▶ _Records for the task_:
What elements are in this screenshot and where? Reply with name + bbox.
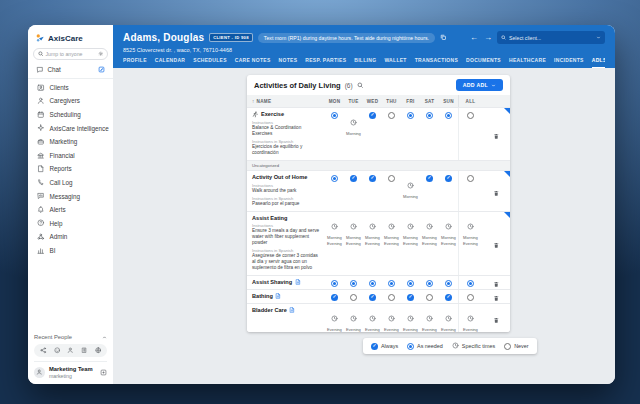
schedule-cell[interactable]: Evening — [439, 304, 458, 332]
schedule-cell[interactable] — [382, 276, 401, 289]
note-icon[interactable] — [275, 293, 281, 299]
sidebar-item-reports[interactable]: Reports — [28, 162, 113, 176]
schedule-cell[interactable]: Evening — [420, 304, 439, 332]
new-chat-compose-icon[interactable] — [98, 66, 105, 73]
never-circle-icon[interactable] — [388, 294, 395, 301]
caregiver-icon[interactable] — [67, 347, 74, 354]
back-arrow-icon[interactable]: ← — [470, 34, 478, 42]
sidebar-item-caregivers[interactable]: Caregivers — [28, 94, 113, 108]
as-needed-radio-icon[interactable] — [331, 175, 338, 182]
always-check-icon[interactable]: ✓ — [350, 175, 357, 182]
sidebar-item-call-log[interactable]: Call Log — [28, 176, 113, 190]
clock-icon[interactable] — [426, 223, 433, 230]
schedule-cell[interactable]: MorningEvening — [363, 212, 382, 275]
jump-to-anyone-search[interactable]: Jump to anyone — [33, 48, 108, 60]
tab-transactions[interactable]: TRANSACTIONS — [415, 57, 458, 68]
schedule-cell[interactable]: ✓ — [363, 171, 382, 211]
schedule-cell[interactable]: ✓ — [363, 290, 382, 303]
sidebar-item-chat[interactable]: Chat — [28, 64, 113, 77]
clock-icon[interactable] — [350, 315, 357, 322]
schedule-cell[interactable] — [420, 108, 439, 160]
sidebar-item-axiscare-intelligence[interactable]: AxisCare Intelligence — [28, 121, 113, 135]
open-chat-icon[interactable] — [100, 369, 107, 376]
as-needed-radio-icon[interactable] — [445, 112, 452, 119]
schedule-cell[interactable] — [363, 276, 382, 289]
always-check-icon[interactable]: ✓ — [369, 175, 376, 182]
schedule-cell[interactable] — [401, 108, 420, 160]
schedule-cell[interactable] — [458, 290, 482, 303]
never-circle-icon[interactable] — [388, 175, 395, 182]
as-needed-radio-icon[interactable] — [407, 112, 414, 119]
sidebar-item-messaging[interactable]: Messaging — [28, 189, 113, 203]
clock-icon[interactable] — [388, 223, 395, 230]
team-row[interactable]: Marketing Team marketing — [34, 361, 107, 379]
clock-icon[interactable] — [350, 119, 357, 126]
as-needed-radio-icon[interactable] — [407, 280, 414, 287]
clock-icon[interactable] — [407, 315, 414, 322]
clock-icon[interactable] — [331, 223, 338, 230]
sidebar-item-scheduling[interactable]: Scheduling — [28, 108, 113, 122]
clock-icon[interactable] — [369, 315, 376, 322]
schedule-cell[interactable]: Evening — [401, 304, 420, 332]
adl-name[interactable]: Bladder Care — [252, 307, 322, 313]
sidebar-item-clients[interactable]: Clients — [28, 81, 113, 95]
tab-documents[interactable]: DOCUMENTS — [466, 57, 501, 68]
schedule-cell[interactable] — [458, 171, 482, 211]
always-check-icon[interactable]: ✓ — [371, 343, 378, 350]
schedule-cell[interactable]: Evening — [382, 304, 401, 332]
client-note[interactable]: Text mom (RP1) during daytime hours. Tex… — [258, 33, 435, 43]
sidebar-item-help[interactable]: Help — [28, 216, 113, 230]
note-icon[interactable] — [289, 307, 295, 313]
recent-people-header[interactable]: Recent People — [34, 334, 107, 340]
adl-name[interactable]: Assist Eating — [252, 215, 322, 221]
never-circle-icon[interactable] — [467, 294, 474, 301]
as-needed-radio-icon[interactable] — [369, 280, 376, 287]
as-needed-radio-icon[interactable] — [331, 112, 338, 119]
never-circle-icon[interactable] — [388, 112, 395, 119]
forward-arrow-icon[interactable]: → — [484, 34, 492, 42]
clock-icon[interactable] — [369, 223, 376, 230]
as-needed-radio-icon[interactable] — [388, 280, 395, 287]
adl-name[interactable]: Assist Shaving — [252, 279, 322, 285]
tab-resp-parties[interactable]: RESP. PARTIES — [305, 57, 346, 68]
schedule-cell[interactable] — [382, 290, 401, 303]
schedule-cell[interactable] — [420, 276, 439, 289]
as-needed-radio-icon[interactable] — [445, 280, 452, 287]
schedule-cell[interactable]: Evening — [458, 304, 482, 332]
add-adl-button[interactable]: ADD ADL — [456, 79, 503, 91]
clock-icon[interactable] — [388, 315, 395, 322]
always-check-icon[interactable]: ✓ — [445, 175, 452, 182]
gear-icon[interactable] — [98, 51, 104, 57]
trash-icon[interactable] — [493, 216, 500, 275]
note-icon[interactable] — [295, 279, 301, 285]
schedule-cell[interactable]: ✓ — [401, 290, 420, 303]
sidebar-item-admin[interactable]: Admin — [28, 230, 113, 244]
schedule-cell[interactable] — [344, 290, 363, 303]
tab-calendar[interactable]: CALENDAR — [155, 57, 185, 68]
schedule-cell[interactable] — [458, 108, 482, 160]
tab-notes[interactable]: NOTES — [279, 57, 298, 68]
as-needed-radio-icon[interactable] — [331, 280, 338, 287]
never-circle-icon[interactable] — [504, 343, 511, 350]
clock-icon[interactable] — [331, 315, 338, 322]
clock-icon[interactable] — [467, 223, 474, 230]
schedule-cell[interactable]: Morning — [401, 171, 420, 211]
always-check-icon[interactable]: ✓ — [426, 175, 433, 182]
as-needed-radio-icon[interactable] — [407, 343, 414, 350]
always-check-icon[interactable]: ✓ — [331, 294, 338, 301]
clock-icon[interactable] — [407, 223, 414, 230]
clock-icon[interactable] — [350, 223, 357, 230]
tab-schedules[interactable]: SCHEDULES — [193, 57, 227, 68]
sidebar-item-alerts[interactable]: Alerts — [28, 203, 113, 217]
schedule-cell[interactable]: ✓ — [344, 171, 363, 211]
network-icon[interactable] — [40, 347, 47, 354]
schedule-cell[interactable]: ✓ — [363, 108, 382, 160]
clock-icon[interactable] — [467, 315, 474, 322]
clock-icon[interactable] — [407, 182, 414, 189]
adl-name[interactable]: Activity Out of Home — [252, 174, 322, 180]
schedule-cell[interactable] — [401, 276, 420, 289]
as-needed-radio-icon[interactable] — [426, 112, 433, 119]
tab-care-notes[interactable]: CARE NOTES — [235, 57, 271, 68]
schedule-cell[interactable] — [344, 276, 363, 289]
schedule-cell[interactable] — [458, 276, 482, 289]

▶ _Task prompt_: Filter the listing above, keeping only the lines with "arrow".

▶ _Written response_:
back-arrow-icon[interactable]: ← — [470, 34, 478, 42]
forward-arrow-icon[interactable]: → — [484, 34, 492, 42]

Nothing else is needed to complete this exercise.